Gita Thanarajasingam, MD

Researcher Spotlight

Researcher Spotlight: Gita Thanarajasingam, MD

Mayo Clinic, Rochester


Dr. Thanarajasingam’s LCRMP project proposes a new way of looking at side effects (toxicity) of lymphoma therapies. Many standard lymphoma treatment plans now include therapies that are taken continuously over long periods of time, often with varying levels of toxicity. “Current reports of toxicity in lymphoma clinical trials emphasize severe toxicity, and overlook less life-threatening but more persistent side effects that can affect a patient’s quality of life,” Dr. Thanarajasingam notes. Her LCRMP project proposes an approach that analyzes toxicity by profiling not just what side effects occur and their severity, but the frequency and duration of those side effects. “When we more fully understand side effects, we can anticipate and manage them, and improve the experience of patients on lymphoma treatments.”

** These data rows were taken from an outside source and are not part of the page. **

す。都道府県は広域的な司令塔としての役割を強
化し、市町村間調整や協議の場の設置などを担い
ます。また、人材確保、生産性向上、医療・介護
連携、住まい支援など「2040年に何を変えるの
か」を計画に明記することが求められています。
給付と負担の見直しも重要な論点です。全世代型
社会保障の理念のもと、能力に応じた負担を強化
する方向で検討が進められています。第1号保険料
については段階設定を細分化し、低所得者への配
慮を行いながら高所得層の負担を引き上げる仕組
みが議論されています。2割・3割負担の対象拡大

Currently an Advanced Fellow in Lymphoma and Assistant Professor of Medicine at Mayo Clinic, Rochester, Dr. Thanarajasingam became interested in blood cancers as a medical student at Mayo, before her residency at Brigham and Women’s Hospital/Harvard University. “My research in lymphoma is focused on the patient, and how we treat the disease with as much efficacy and as little toxicity as possible,” she notes. “Finding better ways to capture and report side effects will improve lymphoma clinical trials, which are the route to better treatments for lymphoma.” As an LRF Scholar, Dr. Thanarajasingam is looking forward to the opportunity to develop as a clinical investigator and work with the nationally renowned researchers who make up the LCRMP faculty. “The funds and mentorship provided as part of the LCRMP will help me understand clinical trial design better so that I find the best way to apply this unique project to lymphoma clinical studies. Additionally, the opportunities for networking and collaboration among senior clinicians, investigators and biostatisticians in lymphoma will help me shape this project into a career niche focused on patient-centered clinical trials with comprehensive, accurate toxicity evaluation,” she says.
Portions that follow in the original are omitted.